• _The task_
Leaving out every image, restate all the records word for word.

● ● ●

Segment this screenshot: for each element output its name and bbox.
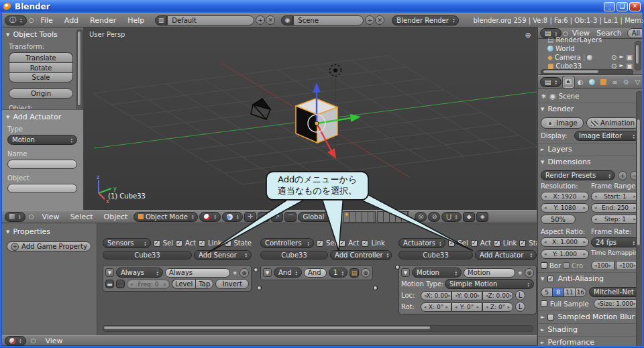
render-opengl-button[interactable]: ◆ <box>463 212 475 222</box>
sensors-link-checkbox[interactable] <box>199 240 205 247</box>
rot-x-field[interactable]: X: 0° <box>421 302 451 312</box>
sensor-name-field[interactable]: Always <box>165 268 230 278</box>
actuators-sel-checkbox[interactable] <box>448 240 455 247</box>
translate-manipulator-button[interactable] <box>258 212 270 222</box>
sensors-sel-checkbox[interactable] <box>154 240 160 247</box>
sampled-motion-blur-section-header[interactable]: Sampled Motion Blur <box>538 310 642 323</box>
controllers-act-checkbox[interactable] <box>339 240 345 247</box>
selectable-cursor-icon[interactable]: ► <box>619 54 623 61</box>
remap-old-field[interactable]: 100 <box>591 261 614 270</box>
menu-help[interactable]: Help <box>123 16 149 25</box>
outliner-scope-select[interactable]: All Scenes <box>627 28 642 38</box>
display-select[interactable]: Image Editor <box>574 131 639 141</box>
sensor-freq-field[interactable]: Freq: 0 <box>127 280 170 289</box>
controller-name-field[interactable]: And <box>304 268 327 278</box>
editor-type-properties-button[interactable]: ▤ <box>540 77 561 87</box>
controller-state-select[interactable]: 1 <box>329 268 347 278</box>
screen-layout-icon[interactable]: ▥ <box>155 15 167 25</box>
actuator-name-field[interactable]: Motion <box>464 268 515 278</box>
performance-section-header[interactable]: Performance <box>538 336 642 346</box>
sensors-filter-select[interactable]: Sensors <box>103 238 151 248</box>
menu-render[interactable]: Render <box>85 16 121 25</box>
render-presets-select[interactable]: Render Presets <box>541 170 615 180</box>
pulse-false-icon[interactable]: … <box>116 280 125 288</box>
menu-file[interactable]: File <box>36 16 57 25</box>
shading-section-header[interactable]: Shading <box>538 323 642 336</box>
loc-x-field[interactable]: X: 0.00 <box>421 291 451 300</box>
translate-button[interactable]: Translate <box>9 52 73 62</box>
proportional-edit-button[interactable]: ⊘ <box>428 212 440 222</box>
delete-scene-button[interactable]: ✕ <box>375 15 384 25</box>
add-screen-layout-button[interactable]: + <box>256 15 265 25</box>
editor-type-3dview-button[interactable] <box>5 212 25 222</box>
menu-object[interactable]: Object <box>99 213 133 221</box>
add-actuator-button[interactable]: Add Actuator <box>475 250 537 260</box>
rot-y-field[interactable]: Y: 0° <box>451 302 482 312</box>
aa-samples-8[interactable]: 8 <box>552 288 564 297</box>
fps-select[interactable]: 24 fps <box>591 237 639 247</box>
outliner-row-world[interactable]: World <box>538 44 642 53</box>
menu-select[interactable]: Select <box>66 213 98 221</box>
renderable-camera-icon[interactable]: ▣ <box>627 54 633 61</box>
scale-manipulator-button[interactable]: ⌒ <box>284 212 297 222</box>
menu-add[interactable]: Add <box>60 16 83 25</box>
render-animation-button[interactable]: Animation <box>586 117 639 129</box>
collapse-menus-icon[interactable]: ○ <box>29 15 34 25</box>
frame-start-field[interactable]: Start: 1 <box>591 192 639 201</box>
visibility-eye-icon[interactable]: ⊙ <box>611 54 616 61</box>
aa-samples-5[interactable]: 5 <box>541 288 552 297</box>
aa-size-field[interactable]: Size: 1.000 <box>594 299 639 308</box>
aa-filter-select[interactable]: Mitchell-Net <box>589 287 642 297</box>
full-sample-checkbox[interactable] <box>541 300 547 307</box>
sensors-state-checkbox[interactable] <box>225 240 231 247</box>
sensor-level-button[interactable]: Level <box>172 279 195 289</box>
antialiasing-section-header[interactable]: Anti-Aliasing <box>538 272 642 285</box>
transform-orientation-select[interactable]: Global <box>298 212 339 222</box>
resolution-percentage-button[interactable]: 50% <box>541 215 576 224</box>
sensor-link-socket[interactable] <box>254 268 258 272</box>
border-checkbox[interactable] <box>541 262 547 269</box>
pin-icon[interactable]: ∗ <box>541 92 547 101</box>
add-scene-button[interactable]: + <box>365 15 374 25</box>
scale-button[interactable]: Scale <box>9 72 73 82</box>
editor-type-info-button[interactable]: ⓘ <box>5 15 27 25</box>
tab-modifiers[interactable]: ⚙ <box>621 77 631 87</box>
viewport-3d[interactable]: z y x User Persp ⊕ (1) Cube33 <box>84 27 537 210</box>
pulse-true-icon[interactable]: ▬ <box>105 280 114 288</box>
collapse-menus-icon[interactable]: ○ <box>29 336 38 345</box>
window-titlebar[interactable]: Blender _ ❑ ✕ <box>0 0 644 13</box>
antialiasing-checkbox[interactable] <box>547 276 554 282</box>
outliner-row-camera[interactable]: ◆ Camera | ⊙ ► ▣ <box>538 53 642 62</box>
sensor-invert-button[interactable]: Invert <box>215 279 249 289</box>
outliner-v-scrollbar[interactable] <box>635 41 641 70</box>
operator-panel-header[interactable]: Add Actuator <box>2 111 83 123</box>
camera-object[interactable] <box>251 99 270 119</box>
frame-end-field[interactable]: End: 250 <box>591 203 639 213</box>
motion-type-select[interactable]: Simple Motion <box>445 279 534 289</box>
outliner-row-renderlayers[interactable]: ▤ RenderLayers <box>538 36 642 44</box>
sensors-act-checkbox[interactable] <box>176 240 182 247</box>
rotate-manipulator-button[interactable]: ↗ <box>271 212 283 222</box>
object-field[interactable] <box>7 184 77 193</box>
pin-icon[interactable]: ∗ <box>517 270 523 276</box>
tab-data[interactable]: ▽ <box>633 77 642 87</box>
actuator-in-socket[interactable] <box>395 265 400 270</box>
layer-grid-left[interactable] <box>343 211 376 223</box>
object-tools-panel-header[interactable]: Object Tools <box>2 29 83 40</box>
viewport-shading-select[interactable] <box>199 212 221 222</box>
tab-constraints[interactable]: ∞ <box>610 77 620 87</box>
tab-render[interactable] <box>563 76 574 88</box>
crop-checkbox[interactable] <box>563 262 570 269</box>
origin-button[interactable]: Origin <box>9 89 73 99</box>
menu-view[interactable]: View <box>38 213 64 221</box>
collapse-menus-icon[interactable]: ○ <box>27 212 36 221</box>
collapse-actuator-icon[interactable]: ▼ <box>401 268 410 277</box>
outliner-h-scrollbar[interactable] <box>541 69 633 74</box>
actuators-link-checkbox[interactable] <box>494 240 500 247</box>
controller-out-socket[interactable] <box>373 286 378 290</box>
lock-to-scene-button[interactable]: ◎ <box>415 212 427 222</box>
add-game-property-button[interactable]: + Add Game Property <box>7 241 91 251</box>
screen-layout-field[interactable]: Default <box>167 15 254 25</box>
rot-local-toggle[interactable]: L <box>515 302 525 312</box>
aa-samples-16[interactable]: 16 <box>575 288 586 297</box>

● ● ●

• _Result for this exercise_
Segment this screenshot: for each element output its name and bbox.
render-opengl-button[interactable]: ◆ <box>463 212 475 222</box>
sensors-link-checkbox[interactable] <box>199 240 205 247</box>
rot-x-field[interactable]: X: 0° <box>421 302 451 312</box>
sensor-name-field[interactable]: Always <box>165 268 230 278</box>
actuators-sel-checkbox[interactable] <box>448 240 455 247</box>
translate-manipulator-button[interactable] <box>258 212 270 222</box>
sensors-sel-checkbox[interactable] <box>154 240 160 247</box>
sampled-motion-blur-section-header[interactable]: Sampled Motion Blur <box>538 310 642 323</box>
controllers-act-checkbox[interactable] <box>339 240 345 247</box>
selectable-cursor-icon[interactable]: ► <box>619 54 623 61</box>
remap-old-field[interactable]: 100 <box>591 261 614 270</box>
menu-help[interactable]: Help <box>123 16 149 25</box>
outliner-scope-select[interactable]: All Scenes <box>627 28 642 38</box>
display-select[interactable]: Image Editor <box>574 131 639 141</box>
sensor-freq-field[interactable]: Freq: 0 <box>127 280 170 289</box>
controller-name-field[interactable]: And <box>304 268 327 278</box>
editor-type-properties-button[interactable]: ▤ <box>540 77 561 87</box>
controller-state-select[interactable]: 1 <box>329 268 347 278</box>
screen-layout-icon[interactable]: ▥ <box>155 15 167 25</box>
actuator-name-field[interactable]: Motion <box>464 268 515 278</box>
performance-section-header[interactable]: Performance <box>538 336 642 346</box>
sensors-filter-select[interactable]: Sensors <box>103 238 151 248</box>
menu-render[interactable]: Render <box>85 16 121 25</box>
render-presets-select[interactable]: Render Presets <box>541 170 615 180</box>
pulse-false-icon[interactable]: … <box>116 280 125 288</box>
menu-file[interactable]: File <box>36 16 57 25</box>
shading-section-header[interactable]: Shading <box>538 323 642 336</box>
loc-x-field[interactable]: X: 0.00 <box>421 291 451 300</box>
translate-button[interactable]: Translate <box>9 52 73 62</box>
proportional-edit-button[interactable]: ⊘ <box>428 212 440 222</box>
delete-scene-button[interactable]: ✕ <box>375 15 384 25</box>
add-screen-layout-button[interactable]: + <box>256 15 265 25</box>
editor-type-3dview-button[interactable] <box>5 212 25 222</box>
menu-object[interactable]: Object <box>99 213 133 221</box>
add-actuator-button[interactable]: Add Actuator <box>475 250 537 260</box>
rot-y-field[interactable]: Y: 0° <box>451 302 482 312</box>
aa-samples-8[interactable]: 8 <box>552 288 564 297</box>
fps-select[interactable]: 24 fps <box>591 237 639 247</box>
outliner-row-world[interactable]: World <box>538 44 642 53</box>
menu-select[interactable]: Select <box>66 213 98 221</box>
renderable-camera-icon[interactable]: ▣ <box>627 54 633 61</box>
scale-manipulator-button[interactable]: ⌒ <box>284 212 297 222</box>
menu-add[interactable]: Add <box>60 16 83 25</box>
render-animation-button[interactable]: Animation <box>586 117 639 129</box>
collapse-menus-icon[interactable]: ○ <box>29 15 34 25</box>
frame-start-field[interactable]: Start: 1 <box>591 192 639 201</box>
visibility-eye-icon[interactable]: ⊙ <box>611 54 616 61</box>
aa-samples-5[interactable]: 5 <box>541 288 552 297</box>
aa-size-field[interactable]: Size: 1.000 <box>594 299 639 308</box>
aa-filter-select[interactable]: Mitchell-Net <box>589 287 642 297</box>
full-sample-checkbox[interactable] <box>541 300 547 307</box>
sensors-state-checkbox[interactable] <box>225 240 231 247</box>
sensor-level-button[interactable]: Level <box>172 279 195 289</box>
antialiasing-section-header[interactable]: Anti-Aliasing <box>538 272 642 285</box>
transform-orientation-select[interactable]: Global <box>298 212 339 222</box>
resolution-percentage-button[interactable]: 50% <box>541 215 576 224</box>
sensor-link-socket[interactable] <box>254 268 258 272</box>
border-checkbox[interactable] <box>541 262 547 269</box>
pin-icon[interactable]: ∗ <box>541 92 547 101</box>
add-scene-button[interactable]: + <box>365 15 374 25</box>
scale-button[interactable]: Scale <box>9 72 73 82</box>
editor-type-info-button[interactable]: ⓘ <box>5 15 27 25</box>
tab-modifiers[interactable]: ⚙ <box>621 77 631 87</box>
viewport-3d[interactable]: z y x User Persp ⊕ (1) Cube33 <box>84 27 537 210</box>
pulse-true-icon[interactable]: ▬ <box>105 280 114 288</box>
collapse-menus-icon[interactable]: ○ <box>29 336 38 345</box>
window-titlebar[interactable]: Blender _ ❑ ✕ <box>0 0 644 13</box>
antialiasing-checkbox[interactable] <box>547 276 554 282</box>
outliner-row-camera[interactable]: ◆ Camera | ⊙ ► ▣ <box>538 53 642 62</box>
sensor-invert-button[interactable]: Invert <box>215 279 249 289</box>
outliner-v-scrollbar[interactable] <box>635 41 641 70</box>
operator-panel-header[interactable]: Add Actuator <box>2 111 83 123</box>
camera-object[interactable] <box>251 99 270 119</box>
frame-end-field[interactable]: End: 250 <box>591 203 639 213</box>
motion-type-select[interactable]: Simple Motion <box>445 279 534 289</box>
outliner-row-renderlayers[interactable]: ▤ RenderLayers <box>538 36 642 44</box>
sensors-act-checkbox[interactable] <box>176 240 182 247</box>
rotate-manipulator-button[interactable]: ↗ <box>271 212 283 222</box>
object-field[interactable] <box>7 184 77 193</box>
pin-icon[interactable]: ∗ <box>517 270 523 276</box>
tab-data[interactable]: ▽ <box>633 77 642 87</box>
actuator-in-socket[interactable] <box>395 265 400 270</box>
layer-grid-left[interactable] <box>343 211 376 223</box>
object-tools-panel-header[interactable]: Object Tools <box>2 29 83 40</box>
viewport-shading-select[interactable] <box>199 212 221 222</box>
tab-constraints[interactable]: ∞ <box>610 77 620 87</box>
tab-render[interactable] <box>563 76 574 88</box>
crop-checkbox[interactable] <box>563 262 570 269</box>
origin-button[interactable]: Origin <box>9 89 73 99</box>
menu-view[interactable]: View <box>38 213 64 221</box>
collapse-menus-icon[interactable]: ○ <box>27 212 36 221</box>
collapse-actuator-icon[interactable]: ▼ <box>401 268 410 277</box>
outliner-h-scrollbar[interactable] <box>541 69 633 74</box>
actuators-link-checkbox[interactable] <box>494 240 500 247</box>
controller-out-socket[interactable] <box>373 286 378 290</box>
lock-to-scene-button[interactable]: ◎ <box>415 212 427 222</box>
add-game-property-button[interactable]: + Add Game Property <box>7 241 91 251</box>
screen-layout-field[interactable]: Default <box>167 15 254 25</box>
rot-local-toggle[interactable]: L <box>515 302 525 312</box>
aa-samples-16[interactable]: 16 <box>575 288 586 297</box>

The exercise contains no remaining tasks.